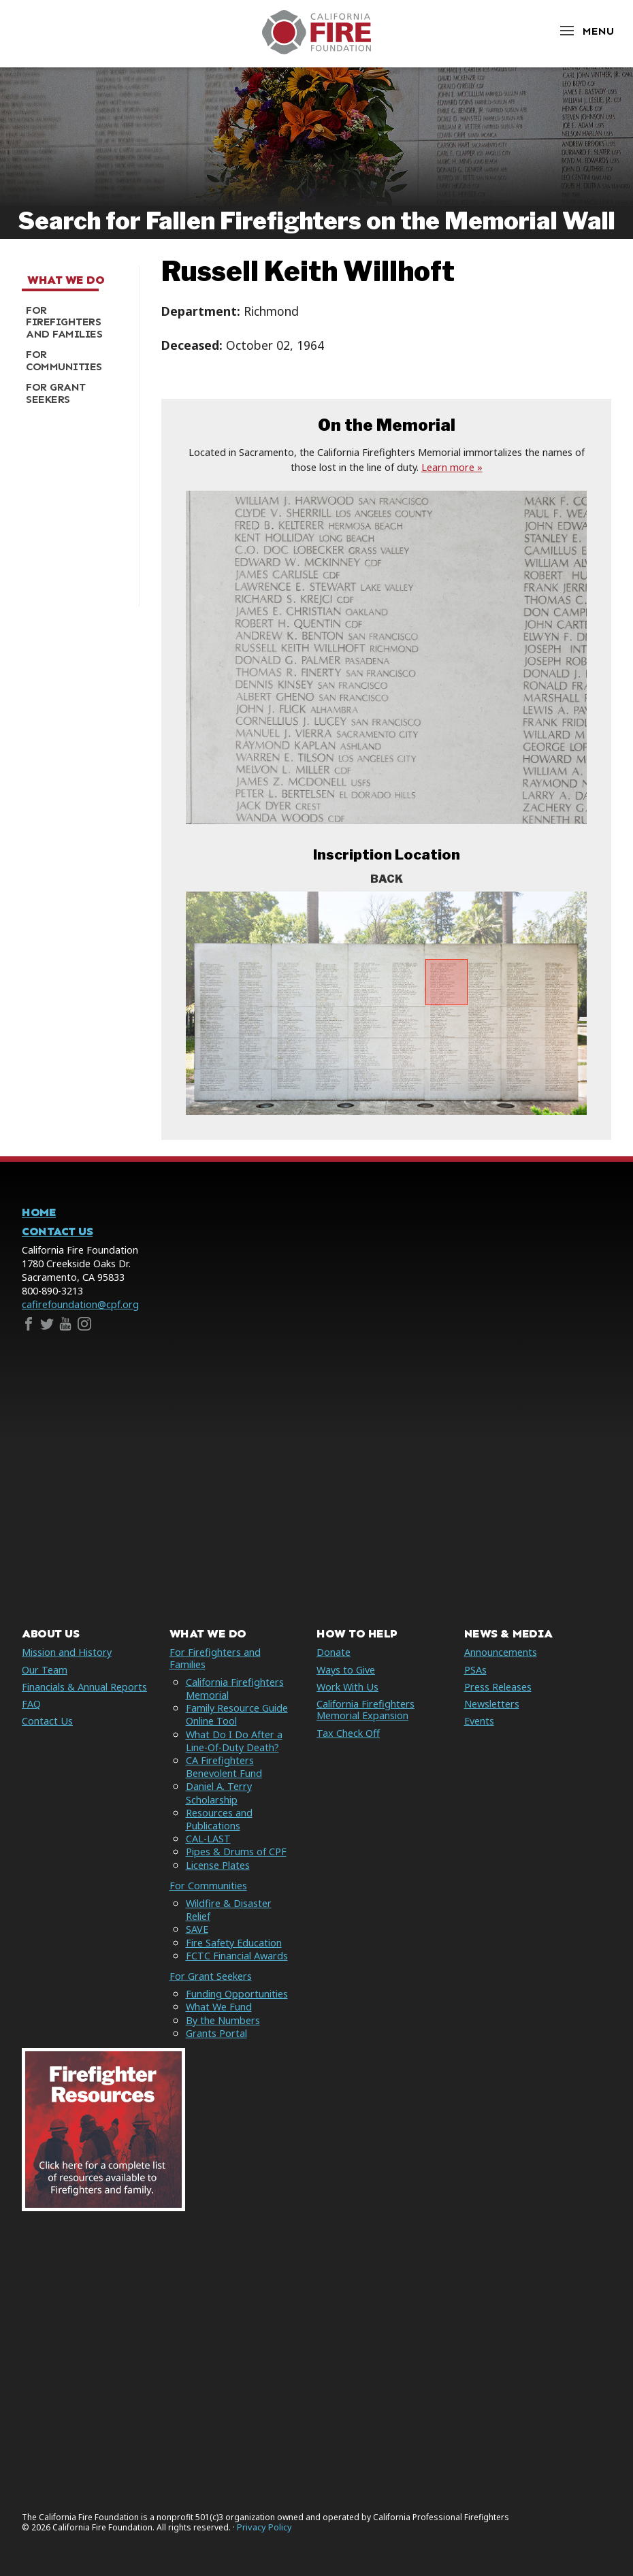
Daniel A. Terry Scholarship (219, 1793)
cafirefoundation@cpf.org (80, 1304)
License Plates (218, 1865)
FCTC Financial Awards (237, 1955)
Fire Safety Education (234, 1942)
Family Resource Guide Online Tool (237, 1714)
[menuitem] (75, 321)
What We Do (65, 280)
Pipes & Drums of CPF (236, 1851)
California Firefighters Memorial (235, 1688)
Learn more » (452, 467)
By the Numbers (223, 2020)
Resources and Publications (219, 1819)
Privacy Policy (264, 2527)
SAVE (197, 1929)
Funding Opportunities (237, 1993)
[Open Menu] (586, 31)
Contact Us (57, 1231)
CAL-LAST (208, 1838)
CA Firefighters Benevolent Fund (224, 1767)
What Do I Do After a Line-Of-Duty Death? (234, 1741)
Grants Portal (216, 2033)
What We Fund (219, 2006)
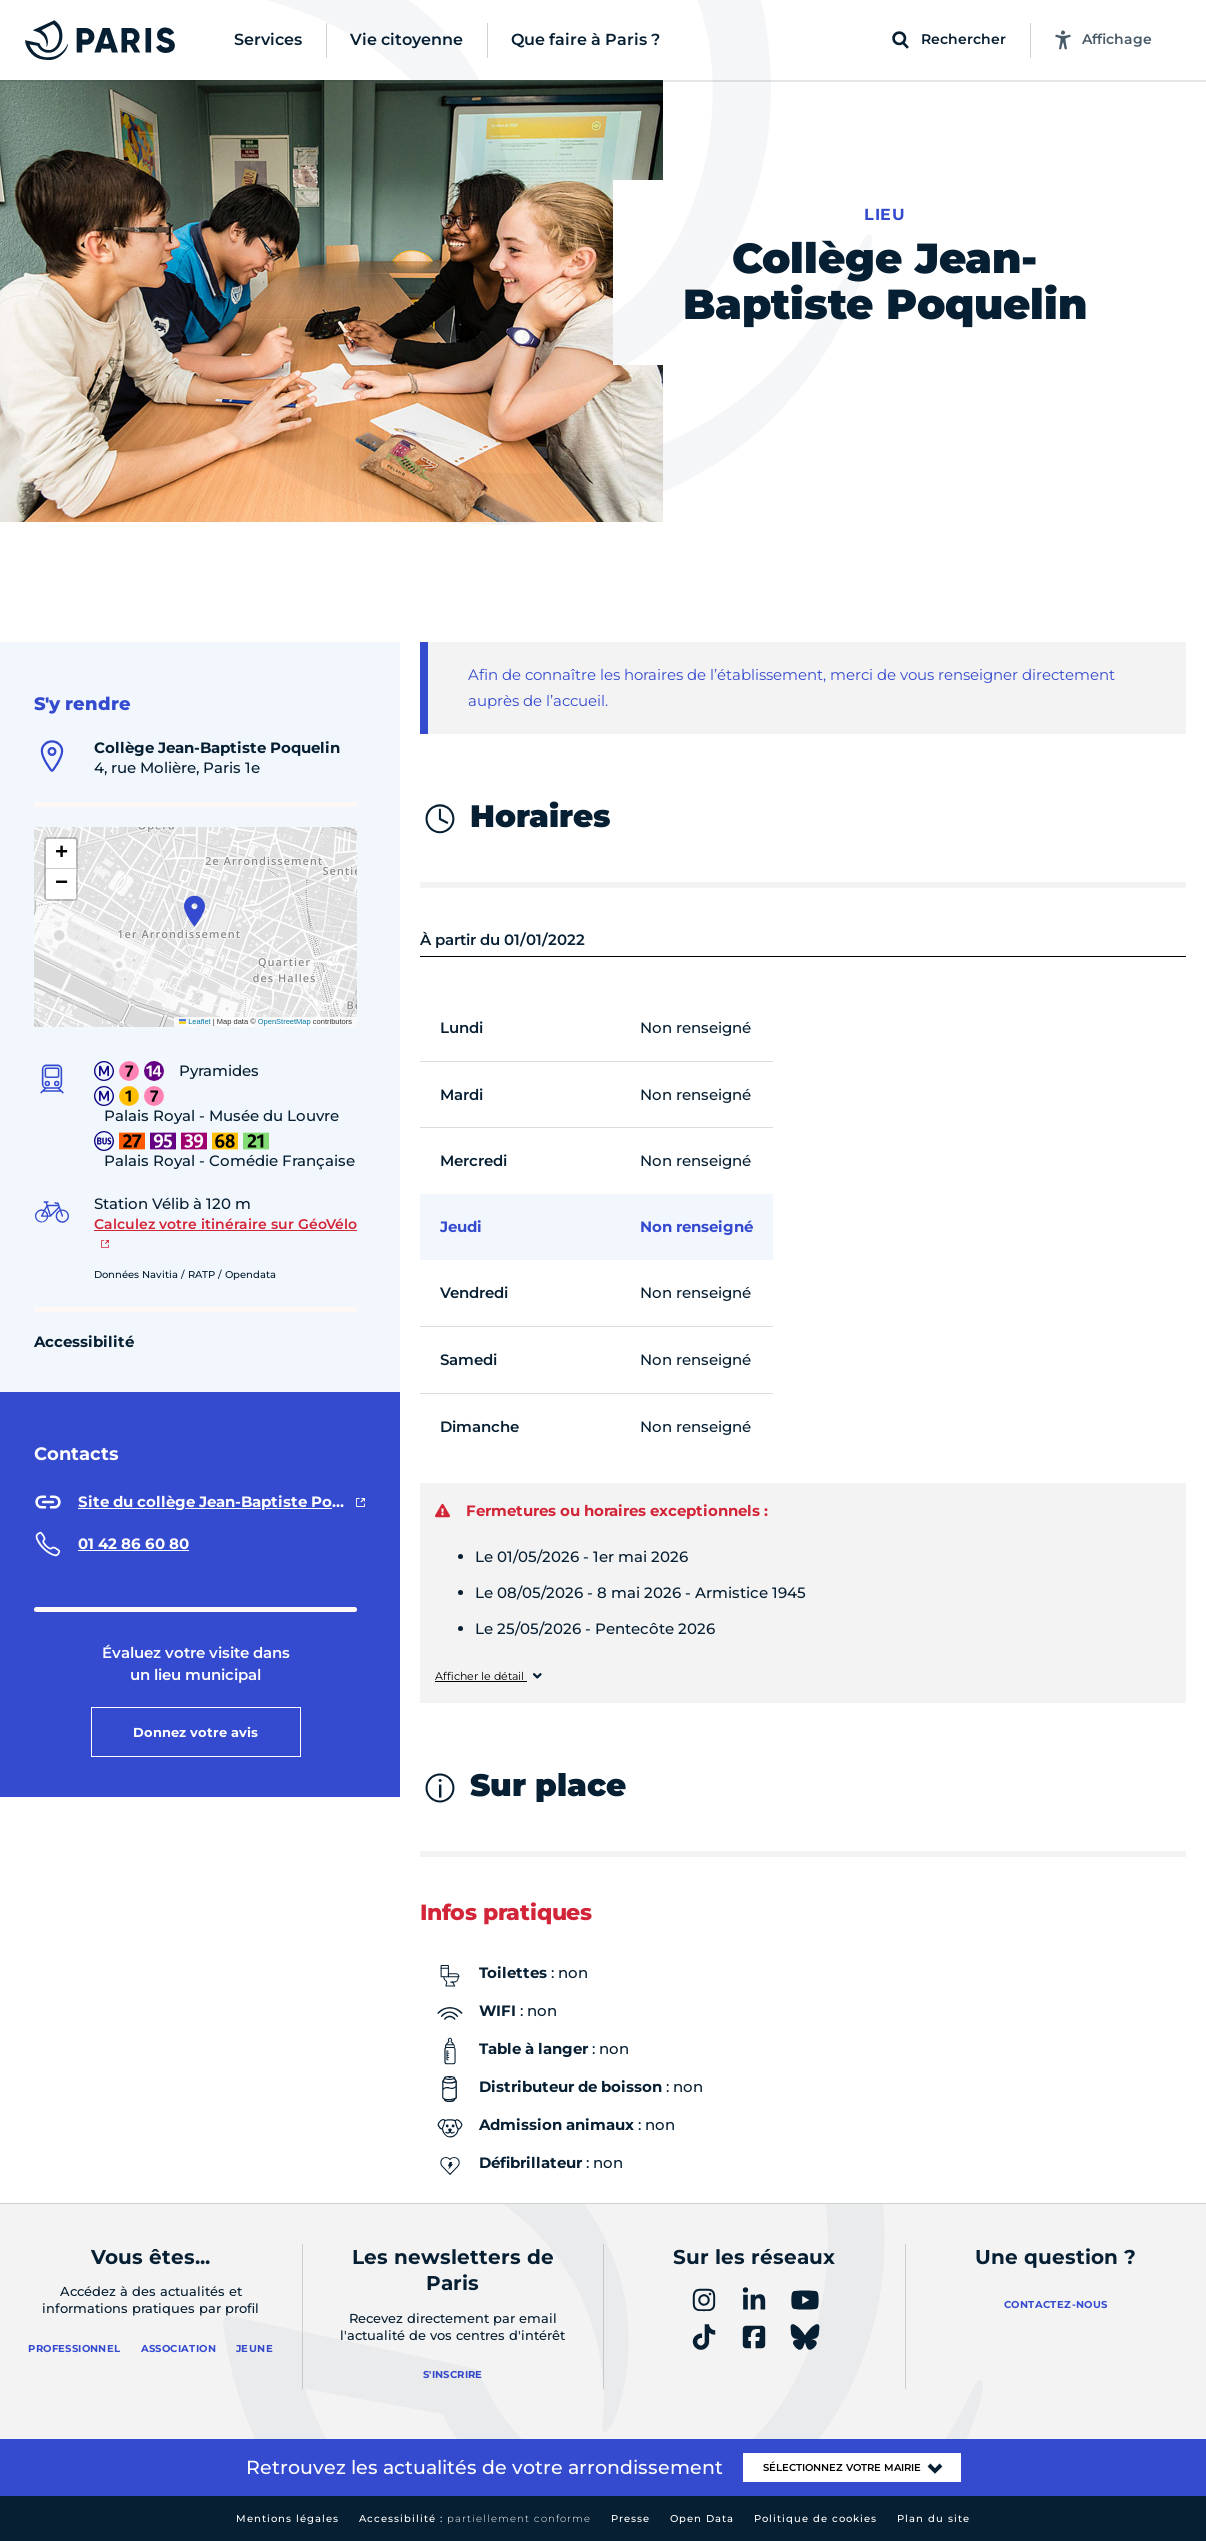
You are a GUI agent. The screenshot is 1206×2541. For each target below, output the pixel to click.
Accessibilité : (475, 2518)
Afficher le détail (481, 1676)
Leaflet (195, 1021)
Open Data (702, 2518)
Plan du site (933, 2518)
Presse (630, 2518)
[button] (194, 911)
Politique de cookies (815, 2518)
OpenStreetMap (284, 1021)
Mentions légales (287, 2518)
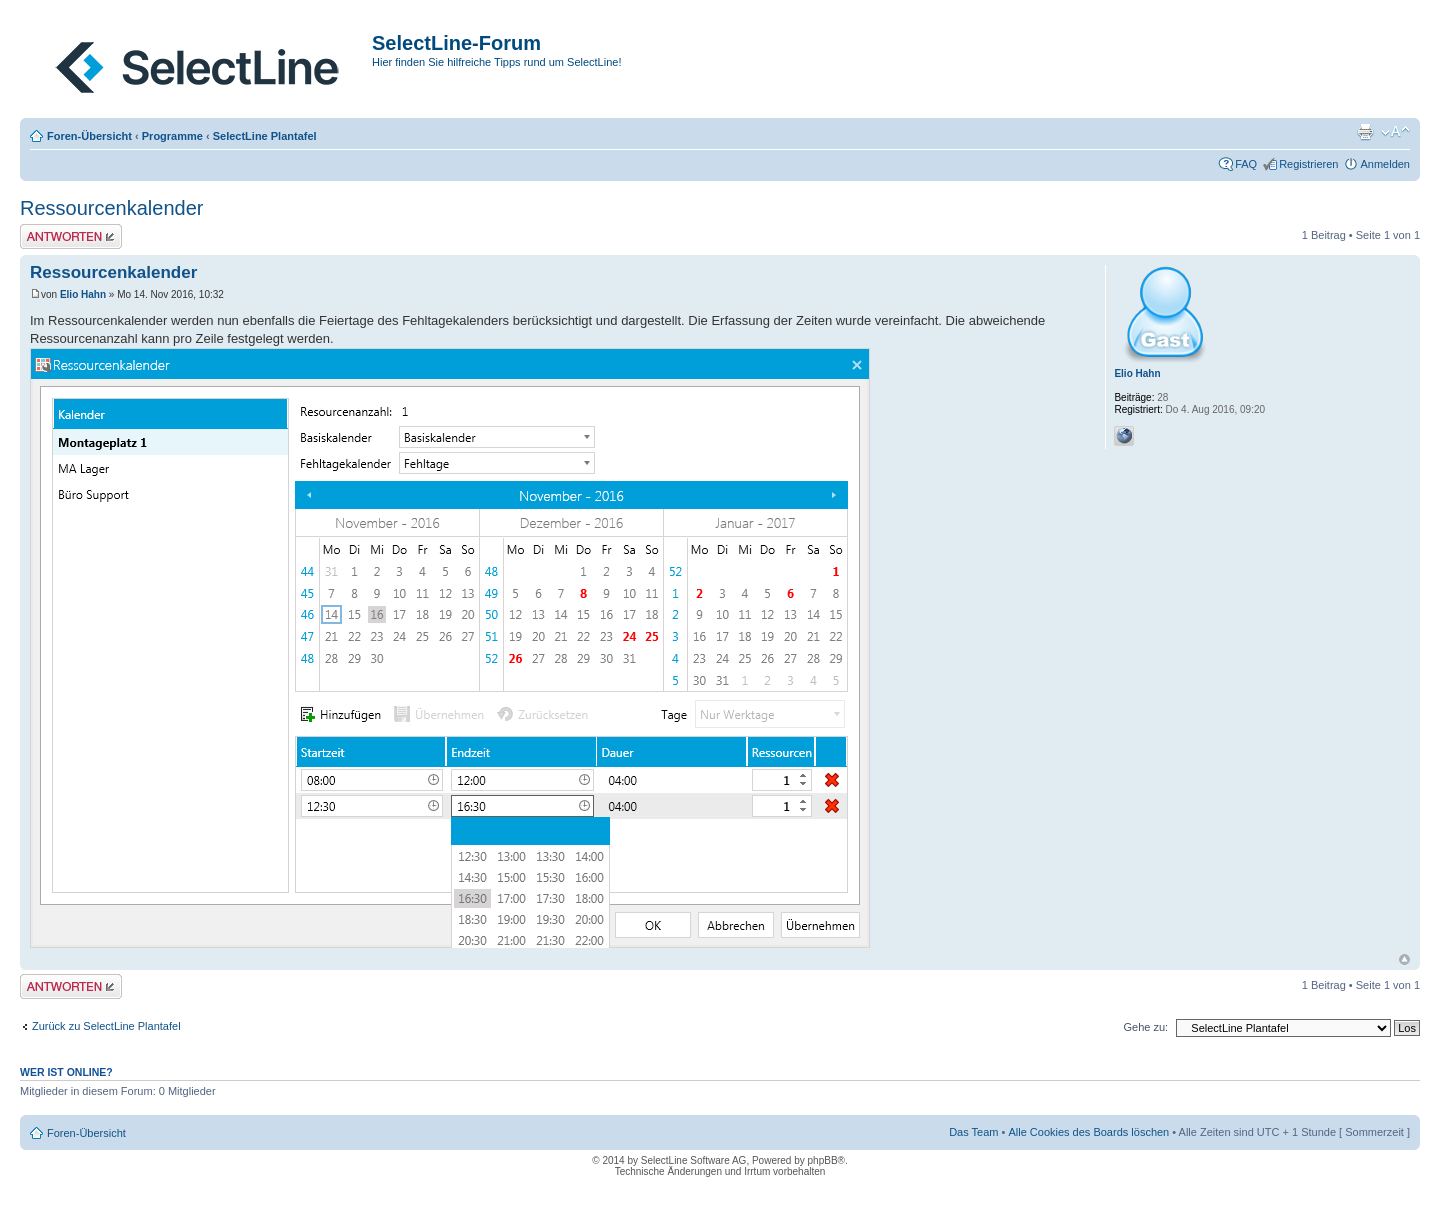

===============

#### [WORK ORDER]
At the line containing "Politique de cookies (815, 2518)", start reproducing exactly, and stop after the last line of the listing; include both ends, and leave the pictures out.

#### [ANSWER FOR THE TASK]
Politique de cookies (815, 2518)
OpenStreetMap (284, 1021)
Mentions légales (287, 2518)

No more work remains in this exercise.